(Stored records)

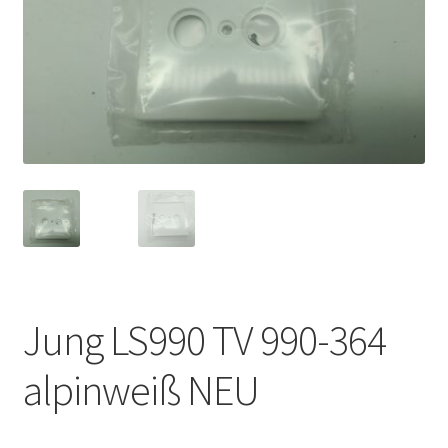
Jung LS990 TV 990-364
alpinweiß NEU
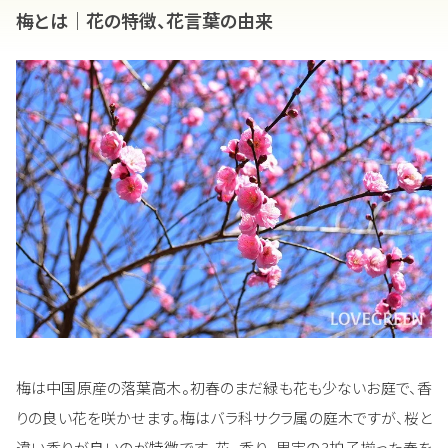
梅とは｜花の特徴、花言葉の由来
梅は中国原産の落葉高木。初春のまだ緑も花も少ないお庭で、香
りの良い花を咲かせます。梅はバラ科サクラ属の庭木ですが、桜と
違い香りが良いのが特徴です。花、香り、果実の3拍子揃った春を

**Exercise goal:** Each entry is to be output exactly, and no picture is to appear.

**Output of the exercise:**
Jung LS990 TV 990-364
alpinweiß NEU
梅とは｜花の特徴、花言葉の由来
梅は中国原産の落葉高木。初春のまだ緑も花も少ないお庭で、香
りの良い花を咲かせます。梅はバラ科サクラ属の庭木ですが、桜と
違い香りが良いのが特徴です。花、香り、果実の3拍子揃った春を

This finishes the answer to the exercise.